No, they were whatever tribes in the Caucusus were warring with people at the time. They could have refered to anyone up in that direction, but not to one people or place. They are mythical.
Here is a great run-down of how this has been interpreted. I was always told that it was the Russians...but that's probably more because the Soviet Union seemed so evil to everyone.
"Here is the first form of the legend. Before about 500 AD, references to Gog and Magog occur many times, in the preserved sermons and letters of St Jerome and other early Christians; whenever Christendom was threatened by invaders, the names of Gog and Magog seem to have been bandied about.
There is evidence of a lively debate on just whom was meant by Gog and Magog: when the Scythians threatened, it was the Scythians; when the Huns threatened, it was the Huns; and when the Alans threatened, someone would call the Alans 'Gog and Magog'; so too with the Khazars, the Turks, the Magyars, the Parthians, the Mongols. Marco Polo in the thirteenth century thought that Gog and Magog must be represented by the Mongol horde which had just conquered most of the East . . . And so on, and so on--presumably, just as a present-day demagogue might say: "So-and-so is the Antichrist!" or, perhaps, "America is the Great Satan!" Gog and Magog were the enemy beyond the gate--just waiting to pounce.
This state of affairs continued about the end of the 17th century, at which time the legend of Gog and Magog died away; today it is largely forgotten. And the reason for this? Until the 17th century, Asia for Europeans was terra incognita. The Christians of Europe were certain that the land of Gog and Magog lay somewhere to the northeast; after the 17th century, Europeans began to travel in Asia and write accounts of their experiences . . . and as they explored, they pushed back the location of Gog and Magog's land until at last it was fairly certain there was no Gog and Magog's land; and once that became known, the legend ceased to be told.
And the reason that Europeans did not travel in Asia? Well, the East was vast, and the trade routes across it were guarded by Persian and Arab merchants; the Christians of Rome and Byzantium never got much further than the Holy Land. After the time of the Prophet (in the seventh century) the Islamic revolution swept across all Persia--almost in an eyeblink against the map of the centuries. Christians were not welcome in Muslim lands; the Zoroastrian and Buddhist peoples of Persia fled into India and the Himalayas; the Jews coexisted with the Muslims, basing themselves around Baghdad. In the north, the Islamic armies swept up into the present-day Soviet republics . . . and were turned back by formidable land barriers--deserts, seas, mountains ranges galore, arranged in a de facto wall encircling Persia. These mountains and deserts and seas were not impassable--for caravan travel and small parties on horseback and camelback. But the only portal for armies was the Gate of Gates, through the area between the Black and Caspian seas. This strait was mostly blocked by the Caucasus mountains; today, the remnants of fortifications can be found everywhere in the area; but at two points, the mountain barrier could be easily crossed.

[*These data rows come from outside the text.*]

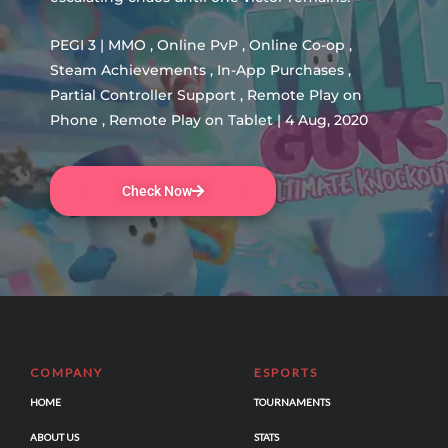
PEGI 3 | MMO , Online PvP , Online Co-op ,
Steam Achievements , In-App Purchases ,
Partial Controller Support , Remote Play on
Phone , Remote Play on Tablet | 4 Aug, 2020
Check Now
COMPANY
ESPORTS
HOME
TOURNAMENTS
ABOUT US
STATS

Here, at the Caucasus, the Muslims ran smack into the empire of Khazaria. This nation, largely forgotten by history, seems to have been peopled by nomadic horsemen descended from the Huns, numerous enough and fierce enough to turn back the Muslims and retain their territory; at its height, the Khazar empire stretched from the rivers Volga to the Don and controlled the Caspian (then called the Khazar Sea) and the Caucasus mountains and large stretches of the northern coast of the Black Sea. In or about the time of the Islamic revolution, the people of Khazaria converted to Judaism. And until about 965 AD (after which they vanish from historical accounts) the Jewish Khazars controlled the area around the Caucasus.
Commerce went on . . . but until Marco Polo's time, no Christian merchants crossed Asia and left records for posterity. Not until the Mongols conquered and pacified the area in the thirteenth century do we have any accounts whatsoever of Christian travelers. The East seems to have just been too dangerous for exploration."